Re: "Fuzzy" text search using n-grams (bigrams) -- speed?
Date: Thu, 25 Oct 2007 08:06:03 -0700
Message-ID: <ffqbc8$13s9$1_at_ihnp4.ucsd.edu>
crazyhorse wrote:
...
> I think the string distance is too expensive to compute in a database,
> and again, stemming is not really what I need.
>
> For this application, it's also not just misspelled words -- it's
> skipping a word in the movie title, or using an alternate form (i.e.
> "Stephen" or "Steven"), or specifying a longer version when we only
> have a shorter title in our database. I'm looking for a fuzzy,
> flexible search in general that can be implemented in a database.
>
> No real strong ideas for this, huh?
>
How about a multi-layer approach?
- Look up the actual words against the actual movie titles.

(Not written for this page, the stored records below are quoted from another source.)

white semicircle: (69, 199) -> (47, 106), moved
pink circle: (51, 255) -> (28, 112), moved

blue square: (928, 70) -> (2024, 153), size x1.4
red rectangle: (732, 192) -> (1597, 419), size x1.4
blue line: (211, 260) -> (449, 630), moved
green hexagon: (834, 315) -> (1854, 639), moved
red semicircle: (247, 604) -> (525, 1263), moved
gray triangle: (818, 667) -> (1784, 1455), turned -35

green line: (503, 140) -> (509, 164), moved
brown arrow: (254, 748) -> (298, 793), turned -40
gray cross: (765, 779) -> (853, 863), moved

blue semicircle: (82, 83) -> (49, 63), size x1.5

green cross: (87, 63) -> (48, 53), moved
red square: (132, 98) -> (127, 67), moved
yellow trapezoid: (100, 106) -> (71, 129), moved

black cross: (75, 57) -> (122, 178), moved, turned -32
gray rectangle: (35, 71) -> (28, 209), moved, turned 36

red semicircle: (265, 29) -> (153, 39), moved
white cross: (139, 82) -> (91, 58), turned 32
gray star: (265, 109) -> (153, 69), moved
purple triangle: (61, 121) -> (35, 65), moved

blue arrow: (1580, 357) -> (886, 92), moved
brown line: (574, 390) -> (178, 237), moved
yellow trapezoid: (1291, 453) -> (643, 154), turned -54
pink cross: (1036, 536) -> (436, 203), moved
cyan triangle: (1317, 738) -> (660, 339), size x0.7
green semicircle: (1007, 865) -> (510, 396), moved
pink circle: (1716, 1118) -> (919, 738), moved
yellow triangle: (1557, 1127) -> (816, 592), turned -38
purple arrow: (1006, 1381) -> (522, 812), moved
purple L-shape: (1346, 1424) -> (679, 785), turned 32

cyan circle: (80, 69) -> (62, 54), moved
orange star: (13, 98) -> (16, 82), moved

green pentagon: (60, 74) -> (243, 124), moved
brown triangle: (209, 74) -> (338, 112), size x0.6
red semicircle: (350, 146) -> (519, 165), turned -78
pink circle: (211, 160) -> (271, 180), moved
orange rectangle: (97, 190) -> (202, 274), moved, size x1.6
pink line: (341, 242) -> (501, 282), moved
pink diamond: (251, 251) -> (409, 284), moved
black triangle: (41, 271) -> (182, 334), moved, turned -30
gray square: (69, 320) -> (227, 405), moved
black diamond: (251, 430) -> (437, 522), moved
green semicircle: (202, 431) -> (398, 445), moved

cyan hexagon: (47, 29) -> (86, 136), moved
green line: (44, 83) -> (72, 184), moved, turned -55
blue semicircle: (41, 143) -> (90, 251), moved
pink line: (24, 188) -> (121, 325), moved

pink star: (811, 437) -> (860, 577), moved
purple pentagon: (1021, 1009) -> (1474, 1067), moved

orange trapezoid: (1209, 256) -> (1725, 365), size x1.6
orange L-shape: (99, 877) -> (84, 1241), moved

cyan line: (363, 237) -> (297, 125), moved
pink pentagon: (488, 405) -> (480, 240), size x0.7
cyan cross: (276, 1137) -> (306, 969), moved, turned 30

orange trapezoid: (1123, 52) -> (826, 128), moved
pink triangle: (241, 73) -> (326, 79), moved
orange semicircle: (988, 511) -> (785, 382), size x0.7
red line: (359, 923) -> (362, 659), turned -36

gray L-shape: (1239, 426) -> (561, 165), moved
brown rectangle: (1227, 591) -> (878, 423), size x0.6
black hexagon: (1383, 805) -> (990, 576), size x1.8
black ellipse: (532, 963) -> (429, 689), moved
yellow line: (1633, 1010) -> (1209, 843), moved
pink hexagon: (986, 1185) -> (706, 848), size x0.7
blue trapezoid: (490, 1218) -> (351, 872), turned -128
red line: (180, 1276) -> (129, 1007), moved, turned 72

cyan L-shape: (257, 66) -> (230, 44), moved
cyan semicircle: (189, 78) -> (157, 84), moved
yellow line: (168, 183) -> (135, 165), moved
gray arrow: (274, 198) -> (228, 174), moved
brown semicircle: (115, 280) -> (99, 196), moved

That will pick up deliberately and distinctively unusual names and spellings. For example, it will match "shrek".
- Apply one or more layers of normalization, and check against a normalized version of the titles.
For example, reduce all forms of names with multiple common forms to a single form. Do spelling correction with a US English dictionary. Delete articles ("the","a" ...).
Patricia Received on Thu Oct 25 2007 - 17:06:03 CEST